- [YOUR OBJECTIVE]:
Would you please transcribe exactly the lines from the one containing "Given the image: Show" through the end of the material below, and only those?

"""

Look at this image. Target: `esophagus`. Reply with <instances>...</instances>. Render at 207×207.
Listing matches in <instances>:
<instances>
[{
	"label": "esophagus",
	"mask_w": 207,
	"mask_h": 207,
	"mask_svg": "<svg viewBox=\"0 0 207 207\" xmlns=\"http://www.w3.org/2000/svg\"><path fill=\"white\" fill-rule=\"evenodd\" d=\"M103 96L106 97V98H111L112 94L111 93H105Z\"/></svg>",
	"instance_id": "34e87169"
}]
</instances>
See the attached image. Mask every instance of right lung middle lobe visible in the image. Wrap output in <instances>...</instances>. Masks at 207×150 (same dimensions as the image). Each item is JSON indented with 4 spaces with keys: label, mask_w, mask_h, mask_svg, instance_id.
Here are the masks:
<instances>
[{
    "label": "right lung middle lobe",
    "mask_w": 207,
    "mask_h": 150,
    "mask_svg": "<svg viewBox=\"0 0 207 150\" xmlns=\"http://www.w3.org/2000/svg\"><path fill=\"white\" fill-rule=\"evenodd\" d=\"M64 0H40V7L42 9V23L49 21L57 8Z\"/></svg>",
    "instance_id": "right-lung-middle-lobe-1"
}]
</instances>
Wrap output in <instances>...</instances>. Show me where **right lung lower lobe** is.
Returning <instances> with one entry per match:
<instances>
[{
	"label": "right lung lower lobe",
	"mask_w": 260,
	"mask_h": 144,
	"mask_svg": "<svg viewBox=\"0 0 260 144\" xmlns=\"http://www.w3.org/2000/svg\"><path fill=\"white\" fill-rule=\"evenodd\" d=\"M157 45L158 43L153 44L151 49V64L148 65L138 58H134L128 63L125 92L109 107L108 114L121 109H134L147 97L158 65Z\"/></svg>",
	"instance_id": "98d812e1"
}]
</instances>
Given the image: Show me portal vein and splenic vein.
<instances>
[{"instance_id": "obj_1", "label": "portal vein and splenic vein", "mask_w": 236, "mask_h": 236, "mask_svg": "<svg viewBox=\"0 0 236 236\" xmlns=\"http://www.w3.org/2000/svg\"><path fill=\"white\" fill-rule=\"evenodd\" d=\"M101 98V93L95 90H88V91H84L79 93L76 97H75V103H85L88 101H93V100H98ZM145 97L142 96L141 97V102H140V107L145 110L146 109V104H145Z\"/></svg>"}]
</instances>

"""

- [ANSWER AREA]:
Given the image: Show me portal vein and splenic vein.
<instances>
[{"instance_id": "obj_1", "label": "portal vein and splenic vein", "mask_w": 236, "mask_h": 236, "mask_svg": "<svg viewBox=\"0 0 236 236\" xmlns=\"http://www.w3.org/2000/svg\"><path fill=\"white\" fill-rule=\"evenodd\" d=\"M101 98V93L95 90H88V91H84L79 93L76 97H75V103H85L88 101H93V100H98ZM145 97L142 96L141 97V102H140V107L145 110L146 109V104H145Z\"/></svg>"}]
</instances>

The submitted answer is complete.